What you need to do: Transcribe exactly the lines below that begin at the line with "ТПХ Трубодеталь-комплект" and stop after the line with "Vilanova del Va", leaving out every picture.

Excerpted data:
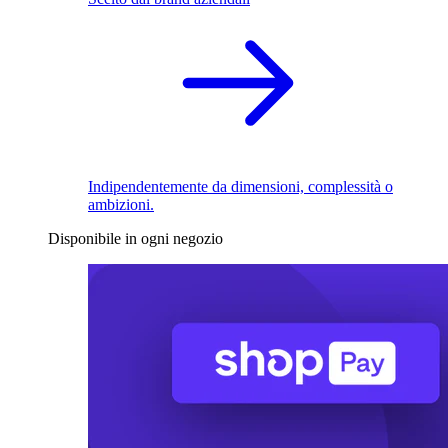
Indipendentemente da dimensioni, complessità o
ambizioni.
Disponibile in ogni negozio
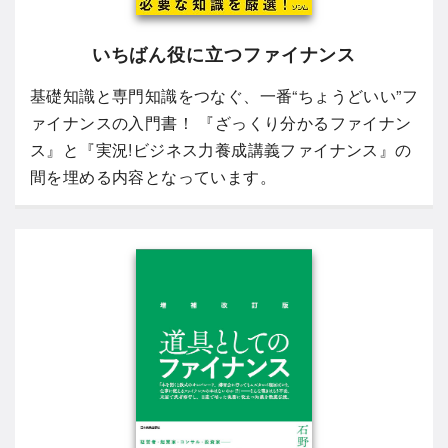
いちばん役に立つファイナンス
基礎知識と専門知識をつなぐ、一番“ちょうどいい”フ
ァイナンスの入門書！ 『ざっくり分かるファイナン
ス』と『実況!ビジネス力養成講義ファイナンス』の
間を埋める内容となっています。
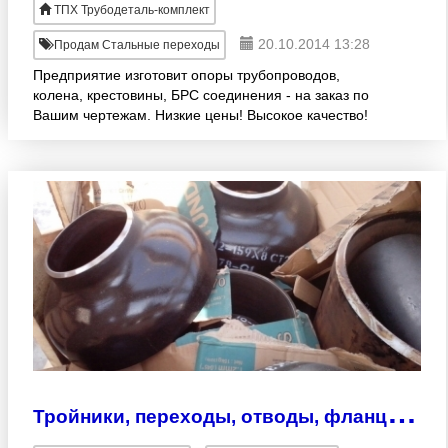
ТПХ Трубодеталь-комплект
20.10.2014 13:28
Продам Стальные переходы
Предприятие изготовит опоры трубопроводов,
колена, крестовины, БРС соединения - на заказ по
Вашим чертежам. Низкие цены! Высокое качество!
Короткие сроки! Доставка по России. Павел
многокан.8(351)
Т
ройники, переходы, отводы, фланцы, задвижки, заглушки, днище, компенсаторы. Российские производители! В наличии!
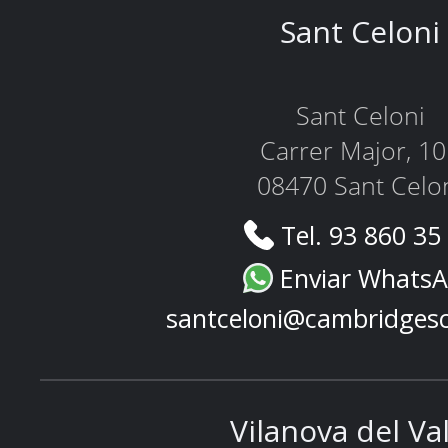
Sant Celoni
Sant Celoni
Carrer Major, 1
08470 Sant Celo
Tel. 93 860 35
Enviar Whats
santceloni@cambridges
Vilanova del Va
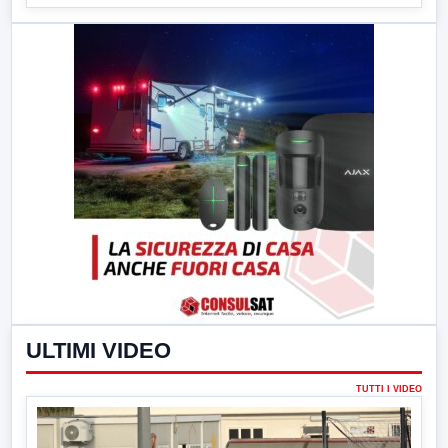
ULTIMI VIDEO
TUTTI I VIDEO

---

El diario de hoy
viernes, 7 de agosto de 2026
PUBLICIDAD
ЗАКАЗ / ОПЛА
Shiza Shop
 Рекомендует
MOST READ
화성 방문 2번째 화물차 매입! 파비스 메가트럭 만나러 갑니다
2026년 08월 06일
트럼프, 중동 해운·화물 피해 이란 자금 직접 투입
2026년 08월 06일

Written reply:
ТПХ Трубодеталь-комплект
20.10.2014 13:28
Продам Стальные переходы
Предприятие изготовит опоры трубопроводов,
колена, крестовины, БРС соединения - на заказ по
Вашим чертежам. Низкие цены! Высокое качество!
Короткие сроки! Доставка по России. Павел
многокан.8(351)
Т
ройники, переходы, отводы, фланцы, задвижки, заглушки, днище, компенсаторы. Российские производители! В наличии!
Sant Celoni
Sant Celoni
Carrer Major, 1
08470 Sant Celo
Tel. 93 860 35
Enviar Whats
santceloni@cambridges
Vilanova del Va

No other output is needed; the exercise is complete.